Date: 2025-01-04 Severity: P2 Duration: ~30 minutes Status: Resolved


Summary

Database schema migration (narrative clocks for palimpsest) was blocked by an "idle in transaction" session holding a lock on the rpg.threads table. Multiple stalled kubectl exec processes compounded the issue.


Timeline

Time (UTC) Event
17:37 Migration attempt started via kubectl exec
17:37-17:50 Multiple kubectl exec commands timeout and get backgrounded
17:50 Investigation reveals ~20 stalled kubectl exec processes
17:55 Switched to port-forward approach to diagnose
18:05 Discovered idle transaction (pid 766041) blocking all ALTERs
18:06 Terminated blocking transaction
18:06 All pending ALTERs cascaded through successfully
18:10 Constraints and index added, migration complete

Impact

  • Migration delayed by ~30 minutes
  • No data loss
  • No user-facing impact (palimpsest-api continued serving with old schema)

Root Cause

Two compounding issues:

  1. Idle transaction lock: A previous API session (likely from local development or a crashed connection) left a transaction open with a SELECT on rpg.entities. This acquired a lock that blocked DDL operations on rpg.threads.
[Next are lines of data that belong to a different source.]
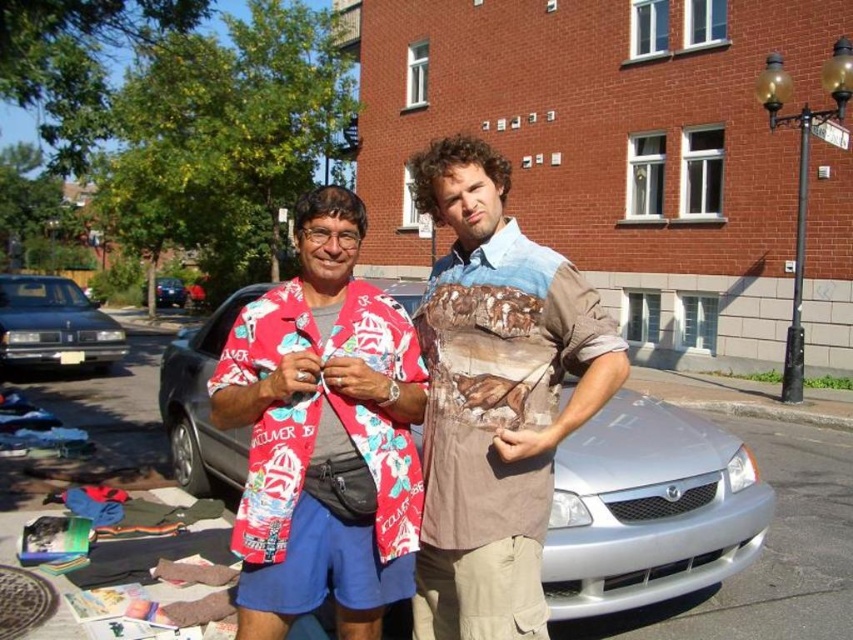 You are a photographer taking a picture of two points in the scene described. The points are labeled as point 1 at coordinates point [268,497] and point 2 at coordinates point [183,291]. Which point is closer to the camera?

Point 1 at coordinates point [268,497] is closer to the camera than point 2 at coordinates point [183,291].

You are a delivery person who needs to park your vehicle next to the two sedans. You have a compact car that is 4 meters long. Can your car fit between the matte black sedan at left and the shiny black sedan at left if there is only 4.5 meters of space available?

The matte black sedan at left is larger in size than the shiny black sedan at left. Since the total space available is 4.5 meters and your compact car is 4 meters long, there would be 0.5 meters of space remaining. This should be sufficient as the difference in size between the two sedans likely allows for the car to fit within the available space. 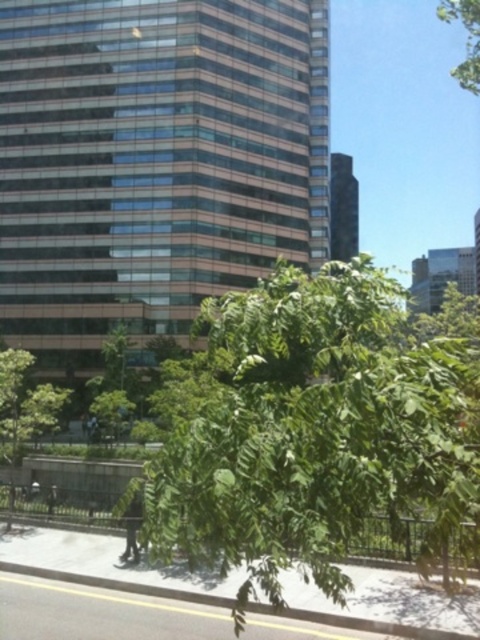 Question: Is glassy brown building at center positioned before green leafy tree at center?

Choices:
 (A) no
 (B) yes

Answer: (A)

Question: Which point is closer to the camera taking this photo?

Choices:
 (A) (116, 148)
 (B) (249, 326)

Answer: (B)

Question: Among these points, which one is nearest to the camera?

Choices:
 (A) (245, 177)
 (B) (298, 456)

Answer: (B)

Question: Is glassy brown building at center to the left of green leafy tree at center from the viewer's perspective?

Choices:
 (A) yes
 (B) no

Answer: (A)

Question: Can you confirm if glassy brown building at center is bigger than green leafy tree at center?

Choices:
 (A) yes
 (B) no

Answer: (A)

Question: Which point is farther to the camera?

Choices:
 (A) (332, 529)
 (B) (132, 296)

Answer: (B) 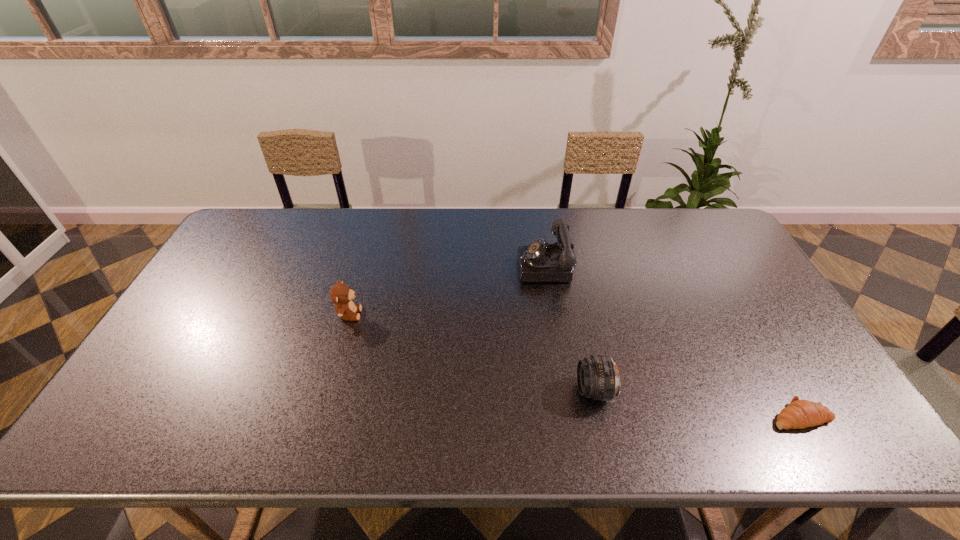 This screenshot has width=960, height=540. Find the location of `vacant space that's between the teddy bear and the tallest object`. vacant space that's between the teddy bear and the tallest object is located at coordinates (448, 290).

You are a GUI agent. You are given a task and a screenshot of the screen. Output one action in this format:
    pyautogui.click(x=<x>, y=<y>)
    Task: Click on the free space between the shortest object and the farthest object
    The height and width of the screenshot is (540, 960).
    Given the screenshot: What is the action you would take?
    pyautogui.click(x=674, y=341)

Image resolution: width=960 pixels, height=540 pixels. What are the coordinates of `vacant point located between the telephoto lens and the teddy bear` in the screenshot? It's located at (471, 352).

  2. kubectl exec stalling: Claude Code's bash tool auto-backgrounds commands taking >1-2 seconds. Each stalled kubectl exec was backgrounded and a new one started, creating ~20 zombie processes all waiting for the same lock.


Resolution

  1. Killed stalled kubectl exec processes: pkill -f "kubectl exec -n supabase-sandbox postgres-0"
  2. Used port-forward instead: kubectl port-forward -n supabase-sandbox svc/postgres 5436:5432
  3. Identified blocking transaction via pg_stat_activity
  4. Terminated blocking session: SELECT pg_terminate_backend(766041);
  5. Applied migration SQL directly via psql

Lessons Learned

  1. kubectl exec is unreliable for long operations: Port-forward + psql is more robust for migrations
  2. Check for locks before DDL: Query pg_stat_activity for blocking sessions before applying migrations
  3. Idle transaction timeout: PostgreSQL should have idle_in_transaction_session_timeout configured
  4. Background process accumulation: Monitor for zombie kubectl processes during troubleshooting

Action Items

Item Owner Status
Add "check for blocking transactions" to migration runbook - Done (this incident)
Configure idle_in_transaction_session_timeout on postgres - Pending
Update database-migrations.md with port-forward preference - Pending
Consider connection pooler (PgBouncer) to prevent orphaned connections - Backlog

Commands Reference

# Check for blocking transactions
PGPASSWORD=postgres psql -h 127.0.0.1 -p 5436 -U postgres -d postgres -c \
  "SELECT pid, state, query FROM pg_stat_activity WHERE state <> 'idle' ORDER BY query_start;"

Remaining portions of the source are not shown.